16. The driving circuit according to claim 15 , wherein the first capacitor and the second capacitor satisfy C 2 /(C 1 +C 2 )=ΔV/ΔVg; wherein C 1 is a capacitance value of the first capacitor, C 2 is a capacitance value of the second capacitor, ΔV is a difference between an actual voltage value and an ideal voltage value of the first node after the first node is compensated, and ΔVg is a kickback voltage value of the first scanning signal terminal.

17. A display device comprising a display substrate including a plurality of sub-pixels, wherein at least one of the sub-pixels is provided with the driving circuit and the element to be driven according to claim 1 , and the driving circuit is configured to provide a driving signal to the element to be driven.

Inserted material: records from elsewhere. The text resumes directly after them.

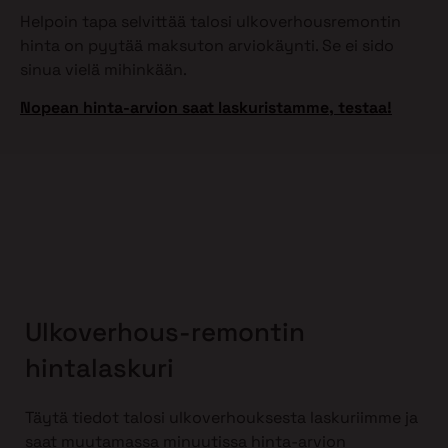
Helpoin tapa selvittää talosi ulkoverhousremontin
hinta on pyytää maksuton arviokäynti. Se ei sido
sinua vielä mihinkään.
Nopean hinta-arvion saat laskuristamme, testaa!
Ulkoverhous-remontin
hintalaskuri
Täytä tiedot talosi ulkoverhouksesta laskuriimme ja
saat muutamassa minuutissa hinta-arvion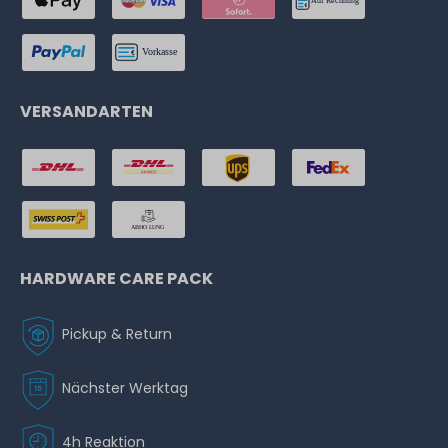
VERSANDARTEN
HARDWARE CARE PACK
Pickup & Return
Nächster Werktag
4h Reaktion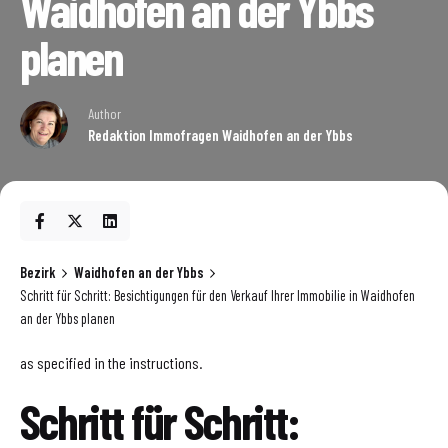
Waidhofen an der Ybbs
planen
Author
Redaktion Immofragen Waidhofen an der Ybbs
Bezirk
Waidhofen an der Ybbs
Schritt für Schritt: Besichtigungen für den Verkauf Ihrer Immobilie in Waidhofen
an der Ybbs planen
as specified in the instructions.
Schritt für Schritt: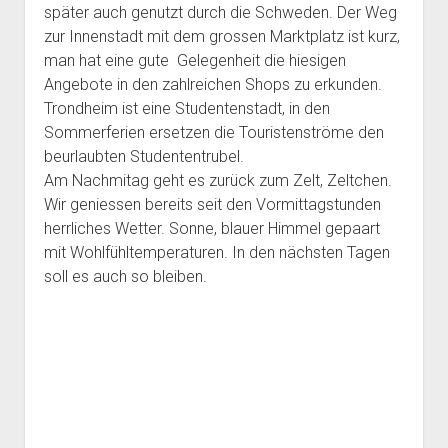
später auch genutzt durch die Schweden. Der Weg
zur Innenstadt mit dem grossen Marktplatz ist kurz,
man hat eine gute Gelegenheit die hiesigen
Angebote in den zahlreichen Shops zu erkunden.
Trondheim ist eine Studentenstadt, in den
Sommerferien ersetzen die Touristenströme den
beurlaubten Studententrubel.
Am Nachmitag geht es zurück zum Zelt, Zeltchen.
Wir geniessen bereits seit den Vormittagstunden
herrliches Wetter. Sonne, blauer Himmel gepaart
mit Wohlfühltemperaturen. In den nächsten Tagen
soll es auch so bleiben.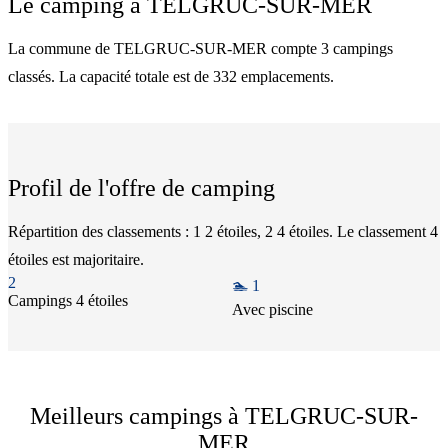
Le camping à
TELGRUC-SUR-MER
La commune de TELGRUC-SUR-MER compte 3 campings
classés. La capacité totale est de 332 emplacements.
Profil de l'offre de camping
Répartition des classements : 1 2 étoiles, 2 4 étoiles. Le classement 4
étoiles est majoritaire.
2
🏊
1
Camping
s
4 étoiles
Avec piscine
Meilleurs campings à TELGRUC-SUR-
MER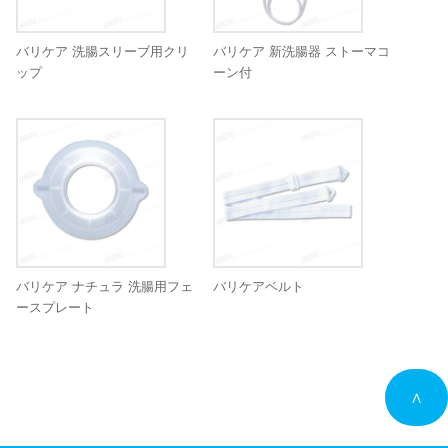
バリケア 洗腸スリーブ用クリ
バリケア 新洗腸器 ストーマコ
ップ
ーン付
バリケア ナチュラ 洗腸用フェ
バリケアベルト
ースプレート
∧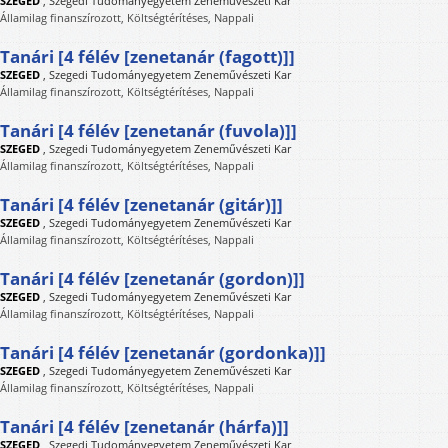
SZEGED
,
Szegedi Tudományegyetem Zeneművészeti Kar
Államilag finanszírozott, Költségtérítéses, Nappali
Tanári [4 félév [zenetanár (fagott)]]
SZEGED
,
Szegedi Tudományegyetem Zeneművészeti Kar
Államilag finanszírozott, Költségtérítéses, Nappali
Tanári [4 félév [zenetanár (fuvola)]]
SZEGED
,
Szegedi Tudományegyetem Zeneművészeti Kar
Államilag finanszírozott, Költségtérítéses, Nappali
Tanári [4 félév [zenetanár (gitár)]]
SZEGED
,
Szegedi Tudományegyetem Zeneművészeti Kar
Államilag finanszírozott, Költségtérítéses, Nappali
Tanári [4 félév [zenetanár (gordon)]]
SZEGED
,
Szegedi Tudományegyetem Zeneművészeti Kar
Államilag finanszírozott, Költségtérítéses, Nappali
Tanári [4 félév [zenetanár (gordonka)]]
SZEGED
,
Szegedi Tudományegyetem Zeneművészeti Kar
Államilag finanszírozott, Költségtérítéses, Nappali
Tanári [4 félév [zenetanár (hárfa)]]
SZEGED
,
Szegedi Tudományegyetem Zeneművészeti Kar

18. A driving method of a driving circuit, used for driving the driving circuit according to claim 1 , wherein the gray scale control sub-circuit comprises a first control sub-circuit and a second control sub-circuit, and the driving circuit has a plurality of scanning periods; in one of the plurality of scanning periods, the driving method comprises: providing a first working voltage to the first working voltage terminal, a first scanning signal to the first scanning signal terminal, and a display data signal to the first data signal terminal, wherein the display data signal is written into the second node through the writing sub-circuit, the driving sub-circuit is turned on under control of the first node and the second node, and the compensation sub-circuit compensates the first node under control of the first working voltage terminal; providing a second scanning signal to the second scanning signal terminal, and a duration data signal to the second data signal terminal, to enable the second control sub-circuit to be turned on or off under control of the second scanning signal and the duration data signal, and the compensation sub-circuit compensating the first node again under control of the first scanning signal terminal; and providing a driving control signal to the driving control signal terminal, and the first working voltage being transmitted to the fourth node through the first control sub-circuit, to enable the element to be driven to work based on the display data signal and the first working voltage under control of the driving control signal, the first scanning signal, the second scanning signal and the duration data signal.

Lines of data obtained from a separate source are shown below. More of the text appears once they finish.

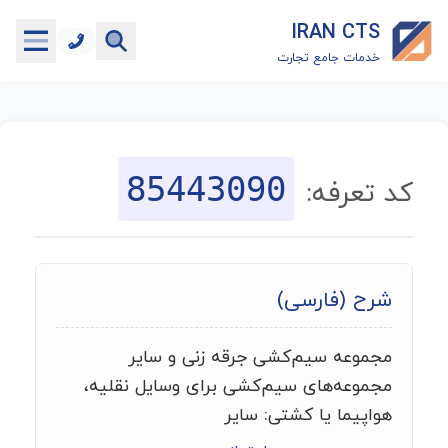
IRAN CTS
خدمات جامع تجارت
خانه
جستجوگر تعرفه گمرکی
85443090
کد تعرفه:
جستجوگر شناسه کالا
هاب
شرح (فارسی)
ماشین حساب گمرکی
مجموعه سیم‌کشی جرقه زنی و سایر
خدمات رایگان دیگر
مجموعه‌های سیم‌کشی برای وسایل نقلیه،
هواپیما یا کشتی: سایر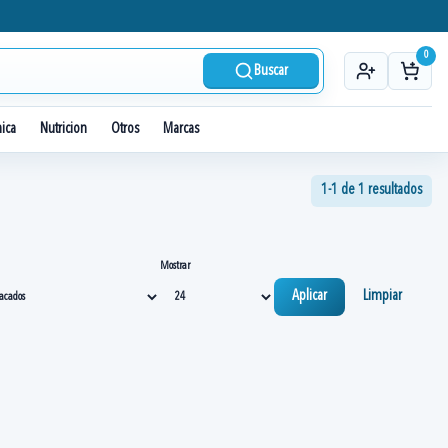
0
Buscar
nica
Nutricion
Otros
Marcas
1-1 de 1 resultados
Mostrar
Aplicar
Limpiar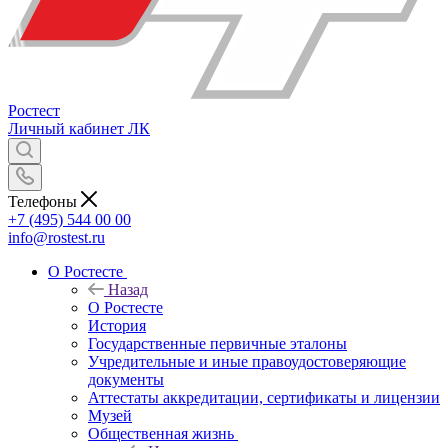
Ростест
Личный кабинет
ЛК
Телефоны
+7 (495) 544 00 00
info@rostest.ru
О Ростесте
Назад
О Ростесте
История
Государственные первичные эталоны
Учредительные и иные правоудостоверяющие
документы
Аттестаты аккредитации, сертификаты и лицензии
Музей
Общественная жизнь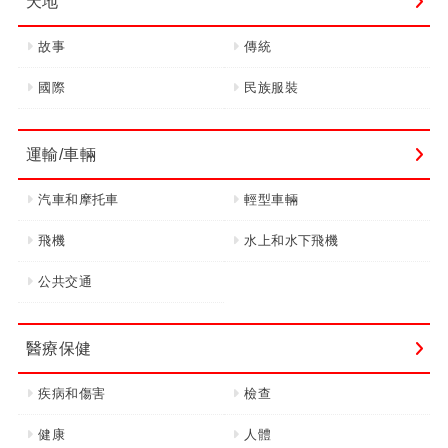
天地
故事
傳統
國際
民族服裝
運輸/車輛
汽車和摩托車
輕型車輛
飛機
水上和水下飛機
公共交通
醫療保健
疾病和傷害
檢查
健康
人體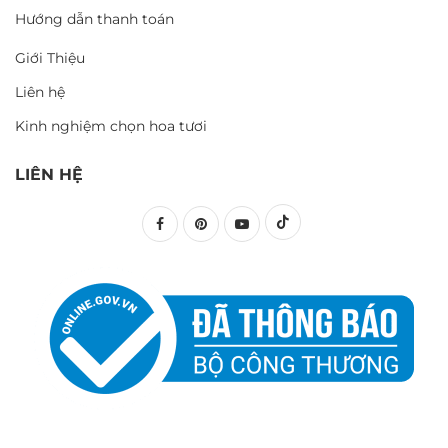
Hướng dẫn thanh toán
Giới Thiệu
Liên hệ
Kinh nghiệm chọn hoa tươi
LIÊN HỆ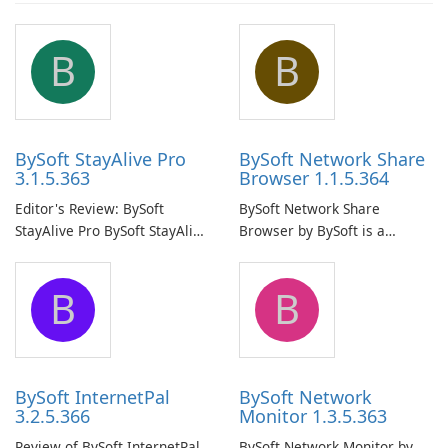
B
B
BySoft StayAlive Pro
BySoft Network Share
3.1.5.363
Browser 1.1.5.364
Editor's Review: BySoft
BySoft Network Share
StayAlive Pro BySoft StayAlive
Browser by BySoft is a
Pro is a reliable software
comprehensive software
application designed to
application that allows users
B
B
ensure the continuous and
to easily browse and manage
uninterrupted operation of
shared folders on their
your computer system.
network.
BySoft InternetPal
BySoft Network
3.2.5.366
Monitor 1.3.5.363
Review of BySoft InternetPal
BySoft Network Monitor by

19. The driving method of the driving circuit according to claim 18 , further comprising: compensating, by the compensation sub-circuit, the first node again under control of the first scanning signal terminal until a voltage value of a signal of the first node is an ideal voltage value which is equal to a sum of a voltage value of the first data signal terminal and a threshold voltage of a driving transistor.

20. The driving method of the driving circuit according to claim 18 , further comprising: providing a reset control signal to a reset control signal terminal, and a reset voltage to a reset voltage terminal, wherein the reset voltage is transmitted to the first node through a reset sub-circuit.